John Wittkowske - SVP, CFO, Secretary
Thanks, Keith. Good morning everyone and welcome to Weyco Group's conference call to discuss our fourth quarter and 2011 full year earnings. On this call with me today are, Tom Florsheim, Jr., our Chairman and CEO, and John Florsheim, our President and COO. Before we begin to discuss the results, I would like to read a brief disclaimer.

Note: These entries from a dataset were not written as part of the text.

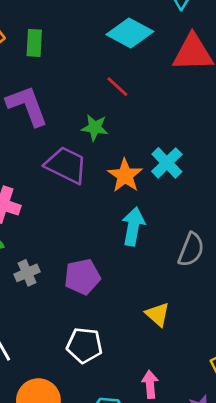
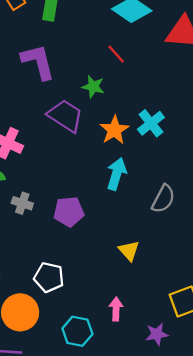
gray cross: (27, 273) -> (22, 203), turned 36
white pentagon: (84, 345) -> (49, 277), moved

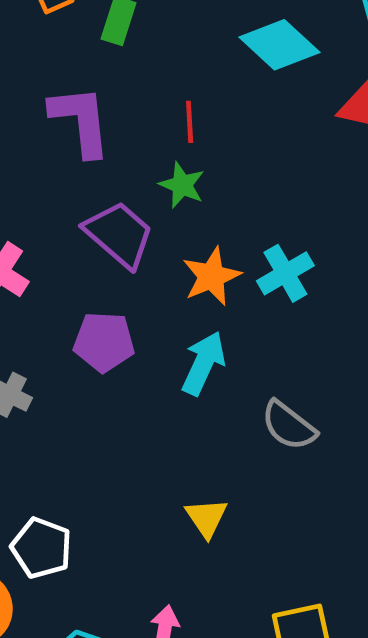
red line: (116, 54) -> (190, 122), moved, turned 30
gray semicircle: (163, 199) -> (289, 426), turned 92
purple pentagon: (69, 212) -> (104, 342), moved

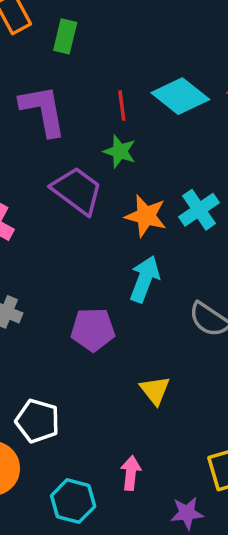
cyan diamond: (279, 45) -> (180, 96), moved
orange star: (211, 276) -> (146, 216), turned -30
purple pentagon: (104, 342) -> (93, 330), moved

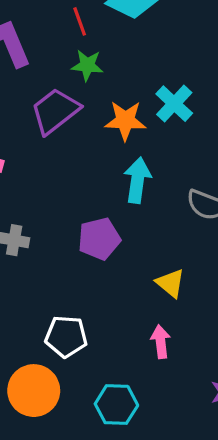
purple trapezoid: (77, 191) -> (55, 111), turned -62
pink arrow: (131, 473) -> (161, 342), moved

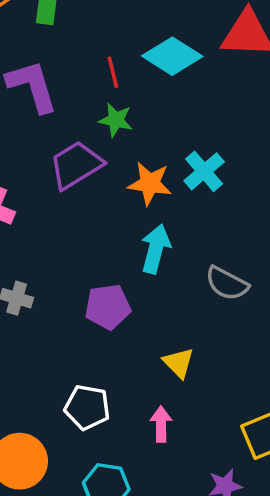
white pentagon: (66, 336) -> (87, 407), moved

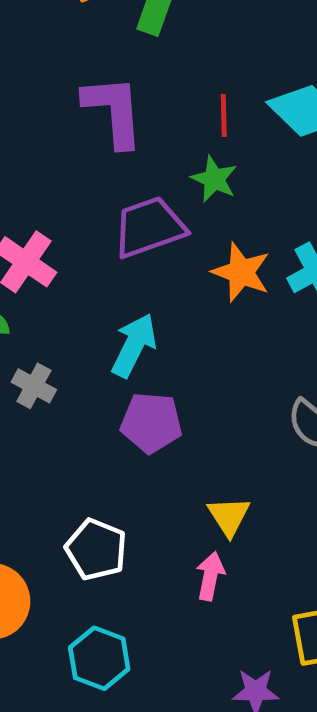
cyan arrow: (156, 249) -> (134, 345), moved
pink arrow: (161, 424) -> (210, 576), moved

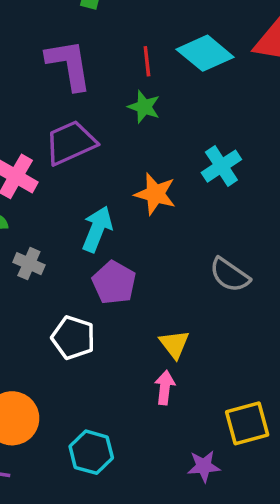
purple trapezoid: (149, 227) -> (71, 143), moved
orange star: (241, 272) -> (155, 194), moved
purple pentagon: (151, 423) -> (114, 283), turned 30
white pentagon: (96, 549) -> (73, 338), moved

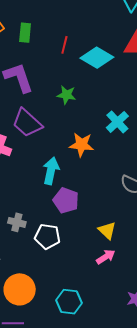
red line: (147, 61) -> (64, 45), moved, turned 30
purple trapezoid: (71, 143) -> (27, 123), turned -104
gray cross: (29, 264) -> (17, 222), moved
pink arrow: (165, 388) -> (106, 257), turned 60

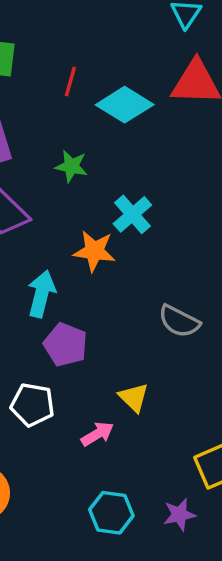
cyan cross: (117, 122) -> (132, 214), moved
pink arrow: (106, 257) -> (97, 434), moved
cyan hexagon: (69, 302) -> (111, 513), moved

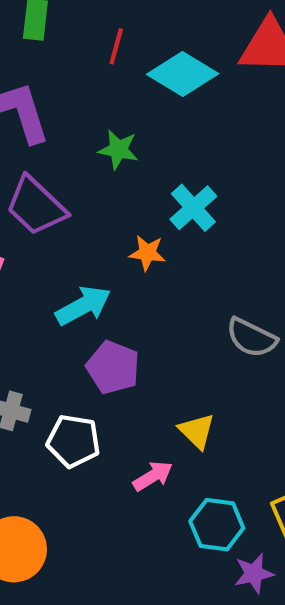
orange star: (94, 251) -> (147, 253), size x0.7
cyan arrow: (41, 294) -> (83, 306), turned 48
cyan hexagon: (111, 513) -> (217, 525), moved

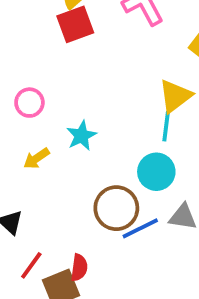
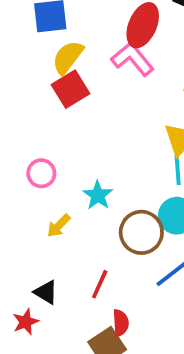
brown circle: (116, 208) -> (141, 232), moved
red line: (31, 265) -> (100, 284), moved

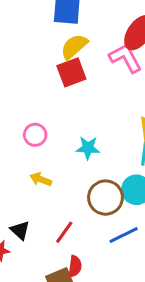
cyan star: (98, 195) -> (88, 148), moved, turned 30
yellow arrow: (59, 226) -> (41, 179), turned 55

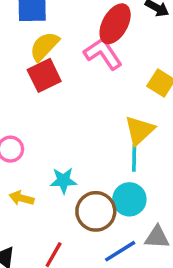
cyan star: (88, 148) -> (63, 181), moved

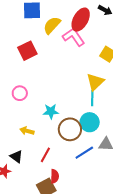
yellow semicircle: (44, 46) -> (52, 25), moved
red square: (44, 75) -> (27, 51), moved
yellow arrow: (22, 198) -> (27, 131), moved

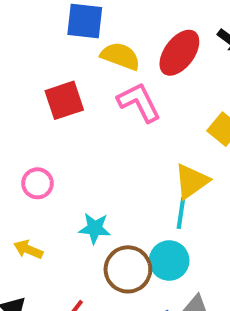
yellow semicircle: (52, 25) -> (120, 56), turned 60
pink L-shape: (74, 37) -> (139, 102), moved
yellow arrow: (27, 131) -> (28, 249), moved

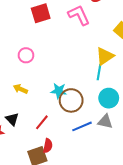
cyan star: (95, 228) -> (59, 91), moved
cyan circle: (169, 261) -> (109, 98), moved

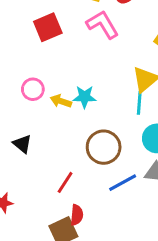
yellow arrow: (20, 89) -> (61, 101), moved
cyan star: (59, 91) -> (85, 97), moved
black triangle: (12, 119) -> (22, 144), moved

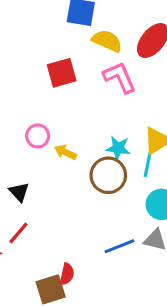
cyan star: (85, 97) -> (118, 148), moved
brown circle: (104, 147) -> (108, 175), moved
red line: (65, 182) -> (19, 233), moved

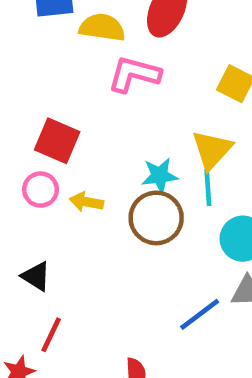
red square: (62, 73) -> (57, 141), moved, turned -36
pink L-shape: (120, 77) -> (134, 74), turned -36

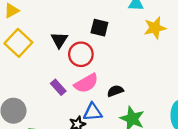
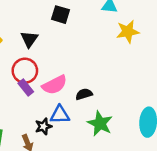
black square: (99, 28) -> (61, 15), moved
red circle: (81, 54) -> (25, 71), moved

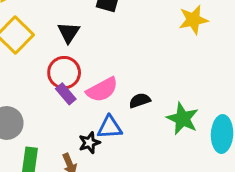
green star: (100, 123) -> (183, 119), moved

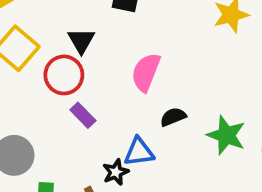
red circle: (64, 73) -> (64, 75), moved
pink semicircle: (102, 90) -> (146, 72), moved, turned 144

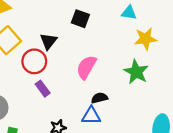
green star: (226, 135) -> (136, 72), moved
blue triangle: (139, 152) -> (91, 116), moved

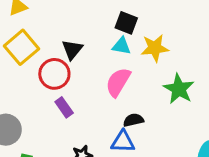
cyan triangle: (129, 13) -> (121, 46), moved
black square: (80, 19) -> (126, 23), moved
yellow star: (146, 39) -> (155, 48), moved

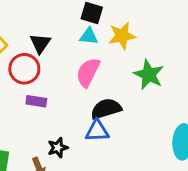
purple rectangle: (64, 107) -> (36, 101), turned -42
black semicircle: (133, 120) -> (106, 109), size x1.5

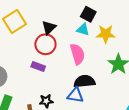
red circle: (24, 69) -> (45, 44), moved
pink semicircle: (88, 72) -> (77, 54), turned 125

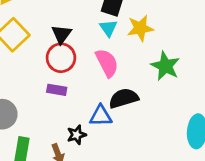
cyan triangle: (83, 30) -> (108, 28), turned 48
blue triangle: (75, 95) -> (101, 116), moved

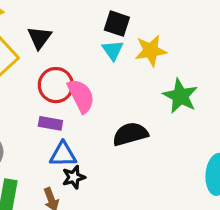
black triangle: (61, 34) -> (39, 38), moved
pink semicircle: (107, 63) -> (81, 96), moved
blue triangle: (101, 116) -> (63, 154), moved

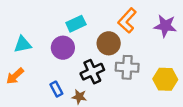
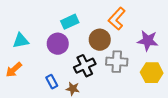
purple star: (165, 26) -> (148, 41), moved

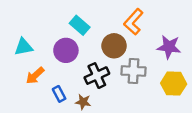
cyan rectangle: (70, 22) -> (80, 25), turned 66
orange arrow: (14, 70) -> (35, 76), moved

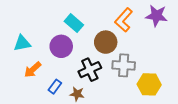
purple star: (169, 47) -> (156, 16), moved
yellow hexagon: (174, 84) -> (149, 84), moved
blue rectangle: (59, 94) -> (55, 87), turned 64

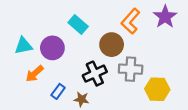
purple star: (156, 16) -> (165, 17), turned 30
purple circle: (61, 46) -> (52, 48), moved

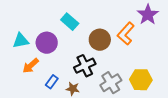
orange L-shape: (131, 21) -> (126, 34), moved
gray cross: (131, 69) -> (111, 83), moved, turned -35

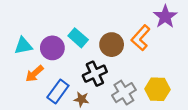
cyan rectangle: (70, 22) -> (78, 38), moved
blue rectangle: (52, 82) -> (58, 91), size x1.5

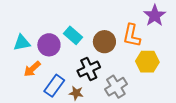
orange L-shape: (141, 38) -> (132, 35), turned -30
yellow hexagon: (157, 89) -> (147, 62), moved

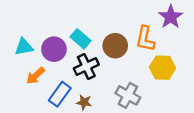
black cross: (89, 69) -> (86, 66), moved
gray cross: (116, 87) -> (128, 95), turned -30

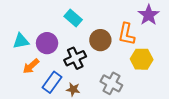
cyan rectangle: (81, 39) -> (73, 18), moved

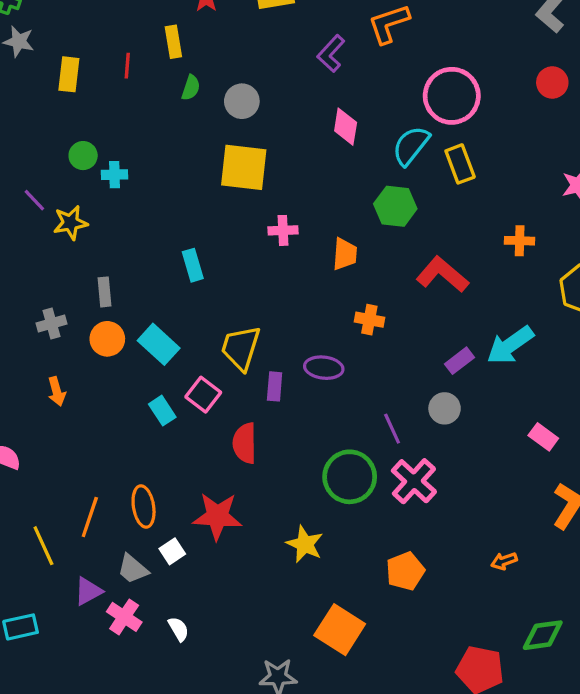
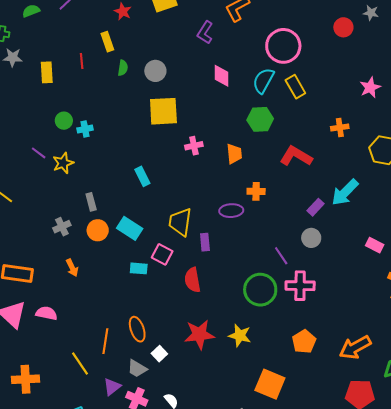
purple ellipse: (324, 368) -> (231, 211), moved
cyan rectangle: (162, 411) -> (139, 268), turned -42
pink cross: (414, 481) -> (300, 286), turned -32
red star: (217, 516) -> (199, 334), moved
orange arrow: (504, 561) -> (355, 347), moved, size x2.0

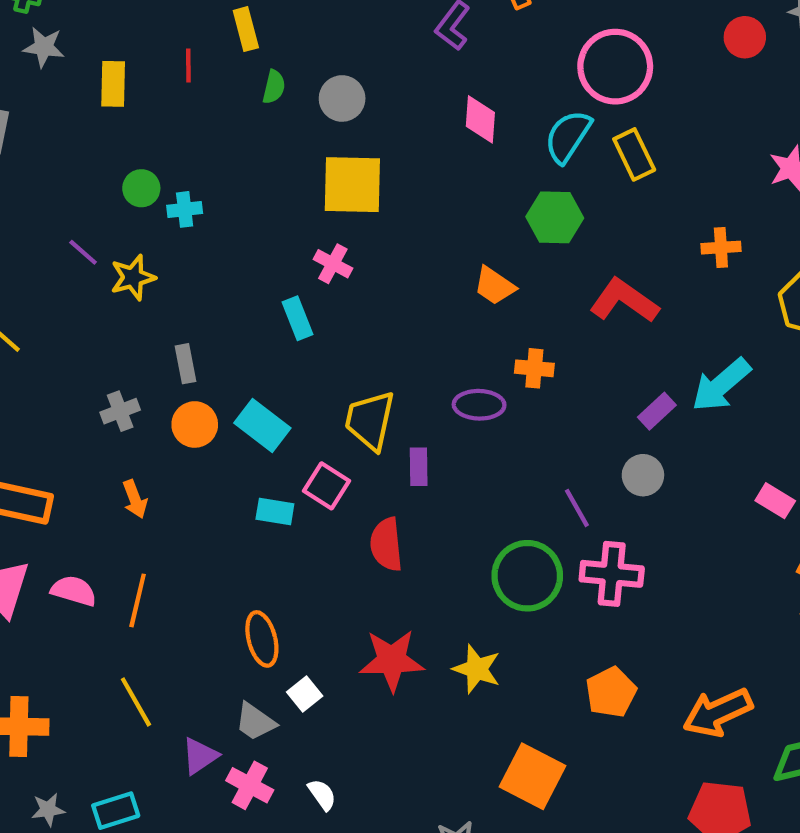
pink cross: (194, 146) -> (333, 264), moved, turned 36
orange trapezoid: (234, 154) -> (495, 286), turned 125
orange line: (105, 341) -> (138, 600), moved

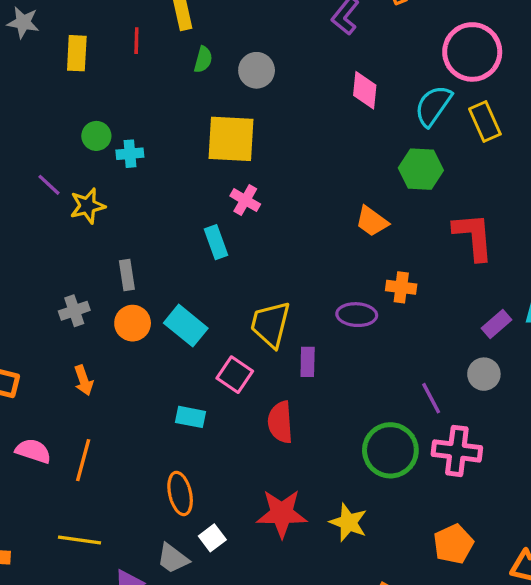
yellow square: (352, 185) -> (231, 139), moved
red L-shape: (624, 301) -> (473, 236), turned 48
cyan rectangle: (275, 512) -> (191, 417), moved
yellow line: (136, 702) -> (79, 540), turned -54

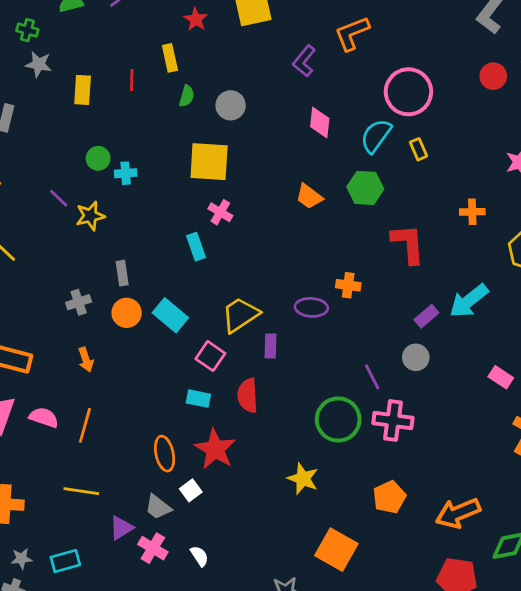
yellow rectangle: (485, 122) -> (418, 149), size x0.7
orange trapezoid: (372, 221) -> (309, 197), moved
yellow trapezoid: (270, 324) -> (240, 315), turned 42
cyan rectangle: (191, 417) -> (198, 399), moved
red star: (282, 514) -> (215, 449), moved, turned 30

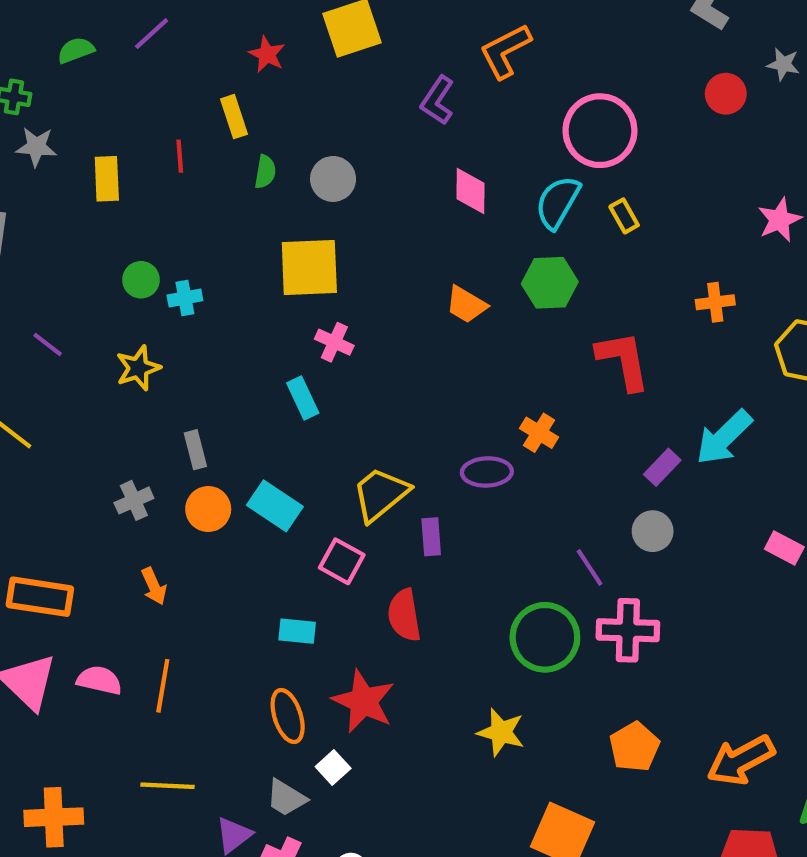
purple line: (59, 198) -> (48, 345), moved
orange cross: (348, 285) -> (539, 433), turned 30
cyan rectangle: (198, 399) -> (297, 631), moved

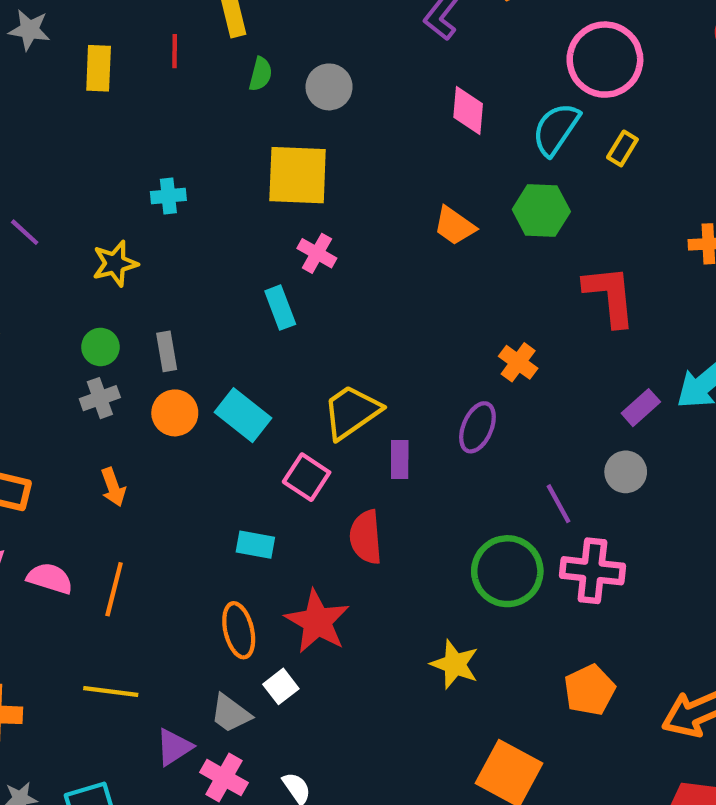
yellow rectangle: (624, 216) -> (622, 148), turned 56
green circle: (141, 280) -> (100, 347), moved
purple ellipse: (487, 472) -> (477, 427), moved, turned -69

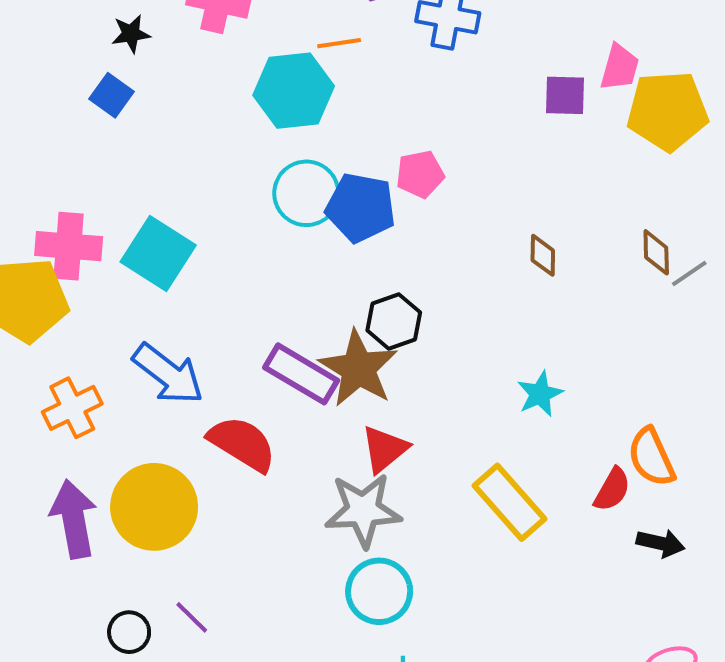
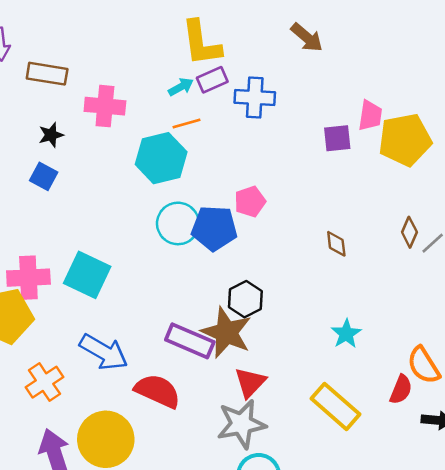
brown diamond: (656, 252) -> (409, 232), turned 32

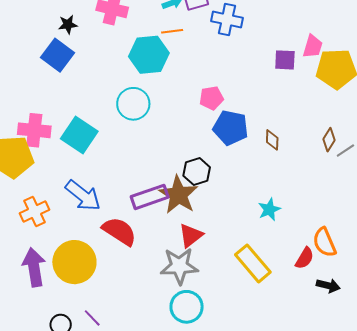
blue square: (44, 176) -> (57, 55), size x1.5
cyan circle: (178, 223) -> (133, 104), moved
blue pentagon: (214, 228) -> (231, 128), moved
purple rectangle: (190, 341) -> (150, 197), turned -51

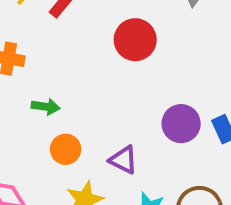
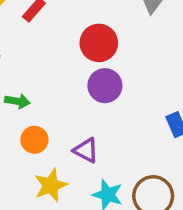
purple circle: (181, 124) -> (105, 86), moved

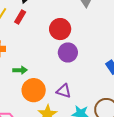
orange circle: (34, 140) -> (34, 90), size x1.5

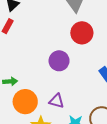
red circle: (60, 29) -> (82, 33), moved

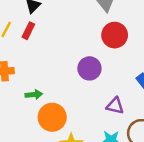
purple triangle: (57, 101) -> (115, 106), moved

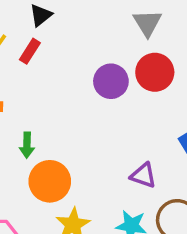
purple circle: (89, 68) -> (111, 81), moved
green arrow: (34, 95) -> (27, 145), turned 91

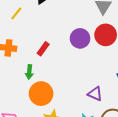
red rectangle: (30, 51) -> (43, 49), moved

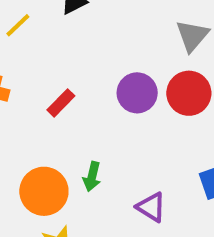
green arrow: (29, 72) -> (92, 177), moved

During the course of this call we may make projections or other forward-looking statements, regarding our current expectations concerning future events and the future financial performance of the Company. We wish to caution you, that such statements are just predictions, and actual events or results may differ materially. We refer you to Weyco Group's most recent Form 10-K, as filed with the Securities and Exchange Commission. The 10-K identifies important factors and risks that could cause the Company's actual results to differ materially from our projections. Additionally, some comparisons may refer to non-GAAP measures. Our SEC filings may contain additional information about these non-GAAP measures and why we use them.
Our net sales for the fourth quarter of 2011 were $75 million, up 20% compared with $62 million in 2010. Operating earnings were $8.9 million versus $7.2 million. Net earnings were $5.5 million in 2011, compared with $5.1 million in 2010. Diluted earnings per share were $0.50 per share in 2011, up from $0.45 in 2010.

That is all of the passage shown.